Further, there’s always the idea of hybrid cloud, in which a vendor peddles private cloud systems (usually appliances) running similar technology stacks to what they run in their proprietary public clouds. A number of vendors have backed away from such stories, but a few are still pushing it, including Oracle and Microsoft.

This is a good example of Monash’s Laws of Commercial Semantics.

2. Due to economies of scale, only a few companies should operate their own data centers, aka true on-prem(ises). The rest should use some combination of colo, SaaS, and public cloud.

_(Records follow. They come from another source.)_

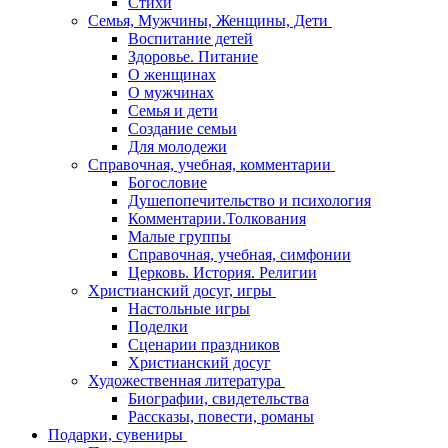
Стихи
Семья, Мужчины, Женщины, Дети
Воспитание детей
Здоровье. Питание
О женщинах
О мужчинах
Семья и дети
Создание семьи
Для молодежи
Справочная, учебная, комментарии
Богословие
Душепопечительство и психология
Комментарии.Толкования
Малые группы
Справочная, учебная, симфонии
Церковь. История. Религии
Христианский досуг, игры
Настольные игры
Поделки
Сценарии праздников
Христианский досуг
Художественная литература
Биографии, свидетельства
Рассказы, повести, романы
Подарки, сувениры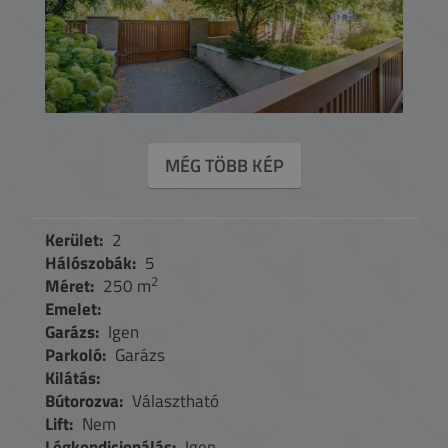
MÉG TÖBB KÉP
Kerület:
2
Hálószobák:
5
2
Méret:
250 m
Emelet:
Garázs:
Igen
Parkoló:
Garázs
Kilátás:
Bútorozva:
Választható
Lift:
Nem
Légkondicionálás:
Igen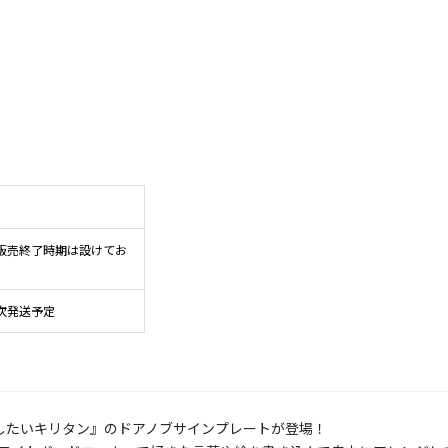
め、販売終了時期は設けてお
次発送予定
戦したいキリタン』のドアノブサインプレートが登場！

This fact now seems to be widely understood.

3. The public cloud is a natural fit for those use cases in which elasticity truly matters. Many websites and other consumer internet backends have that characteristic. Such systems are often also a good fit for cloud technologies in general.

This is frequently a good reason for new — i.e. “greenfield” — apps to run in the cloud.

4. Security and privacy can be concerns in moving to the cloud. But I’m hearing that more and more industries are overcoming those concerns.

In connection to that point, it might be interesting to note:

In the 1960s and 1970s, one of the biggest industries for remote computing services — i.e. SaaS — was commercial banking.
Other big users were hospitals and stockbrokers.
The US intelligence agencies are building out their own shared, dedicated cloud.

5. Obviously, Amazon is the gorilla in the cloud business. Microsoft Azure gets favorable mentions as well. I don’t hear much about other public cloud providers, however, except that there are a lot of plans to support Google’s cloud just in case.

In particular, I hear less than I expected to about public clouds run by national-champion telecom companies around the world.

6. It’s inconvenient for an application vendor to offer both traditional and SaaS versions of a product. Release cycles and platform support are different in the two cases. But there’s no reason a large traditional application vendor couldn’t pull it off, and the largest are already more or less claiming to. Soon, this will feel like a market necessity across the board.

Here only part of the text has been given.